Starring Michael Shannon, Andrew Garfield, and Laura Dern, 99 Homes is a thriller about Florida in the throes of the housing crisis. Garfield and Dern play Dennis and Lynn Nash, a son and mother forced out of their family home. Shannon is their evictor, Rick Carver, a man with a new car, more McMansions than mistresses, and a gun concealed in an ankle holster. While Rick does his best to value practicality over sentimentality, he sees something in the distraught Dennis and offers him a job. To work for Rick is to work for the enemy, and to survive.

RAMIN BAHRANI: Did you know Michael is in a rock-‘n’-roll band?


BAHRANI: It’s pretty cool, have you ever heard him play?

BROWN: No.  

BAHRANI: I have heard him three times I think now. He’s pretty damn good.

MICHAEL SHANNON: That’s the side that I want people to know about me—the rock-‘n’-roll side. I might actually retire from acting and just do music.

BAHRANI: And my films.

BROWN: I think you have too many directors that you’re committed to for you to retire from acting.

SHANNON: Yeah Ramin, Jeff [Nichols], Liza Johnson…

BAHRANI: For this new thing I’m writing now, every time Michael’s character comes in the script I put Talking Heads on.

SHANNON: That’s my favorite band, Talking Heads.

BROWN: Ramin, you said that as soon as you got down to Florida to research 99 Homes, you realized it was going to be a thriller. What kind of movie did you think it was going to be before that?

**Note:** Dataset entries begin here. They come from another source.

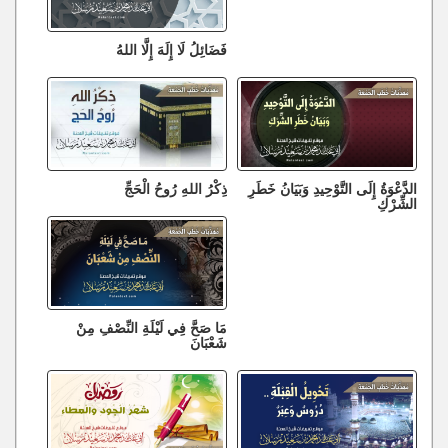
فَضَائِلُ لَا إِلَهَ إِلَّا اللهُ
الدَّعْوَةُ إِلَى التَّوْحِيدِ وَبَيَانُ خَطَرِ
ذِكْرُ اللهِ رُوحُ الْحَجِّ
الشِّرْكِ
مَا صَحَّ فِي لَيْلَةِ النِّصْفِ مِنْ
شَعْبَانَ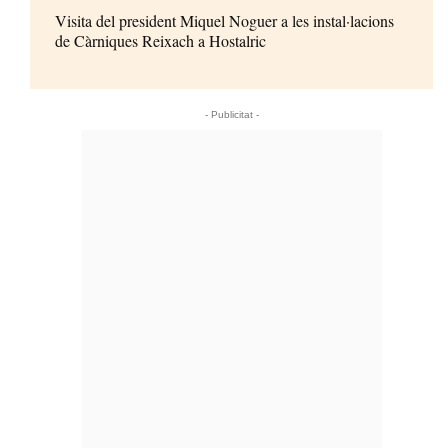
Visita del president Miquel Noguer a les instal·lacions
de Càrniques Reixach a Hostalric
- Publicitat -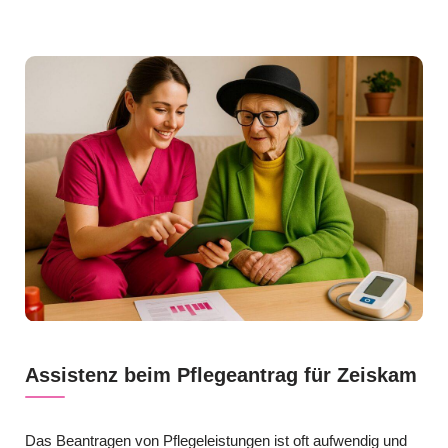
Assistenz beim Pflegeantrag für Zeiskam
Das Beantragen von Pflegeleistungen ist oft aufwendig und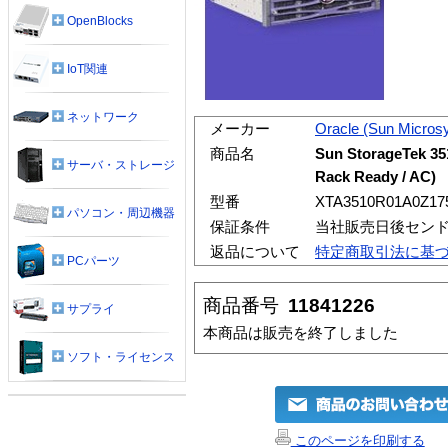
OpenBlocks
IoT関連
ネットワーク
メーカー
Oracle (Sun Micros
商品名
Sun StorageTek 35
サーバ・ストレージ
Rack Ready / AC)
型番
XTA3510R01A0Z17
パソコン・周辺機器
保証条件
当社販売日後センド
返品について
特定商取引法に基
PCパーツ
商品番号
11841226
サプライ
本商品は販売を終了しました
ソフト・ライセンス
このページを印刷する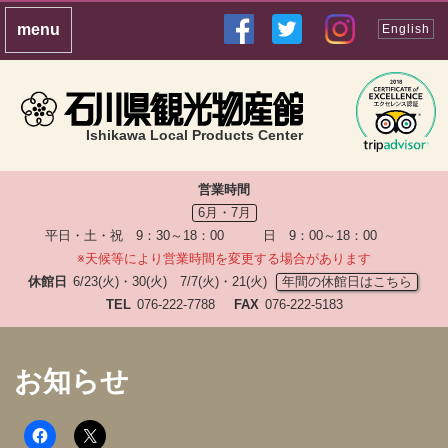
English
Ishikawa Local Products Center
営業時間
6月・7月
平日・土・祝 9：30～18：00 日 9：00～18：00
※天候等により営業時間を変更する場合があります
休館日
6/23(火)・30(火) 7/7(火)・21(火)
年間の休館日はこちら
TEL
076-222-7788
FAX
076-222-5183
お知らせ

BAHRANI: I didn’t know exactly what it would be but I assumed it was going to be a social drama. I thought it would be really good. Then when I got down to Florida, a couple of things happened. One was, immediately the structure hit me—quite quickly actually—this deal with the devil film. The guy who gets kicked out of his home, starts to work for the very man who kicked him out, and then he himself gets to the point of evicting people. That seemed like enough for a movie. The more research I did and the more I spent time there, the more I realized that there’s actually some other thing going on, which is guns, violence, deep corruption, thievery, gaming the system, and cons. There was something visceral and frightening about it. I remember when I showed photographs of the real-estate broker to someone and they saw the gun on his ankle, they were like, “Is it a detective?” These were some of the responses I would get early on. I was like, Wow, this could have the gangster element of a guy training this young lad into the seduction of crime. Personally, I liked it as a creative challenge—to do something I hadn’t done. I’ve been trying to continue to push myself into things that I don’t quite know and I’ve never done before. I wanted to push myself creatively as a filmmaker. I thought it could also be new for an audience—when was the last time you saw a humanist thriller or a social thriller?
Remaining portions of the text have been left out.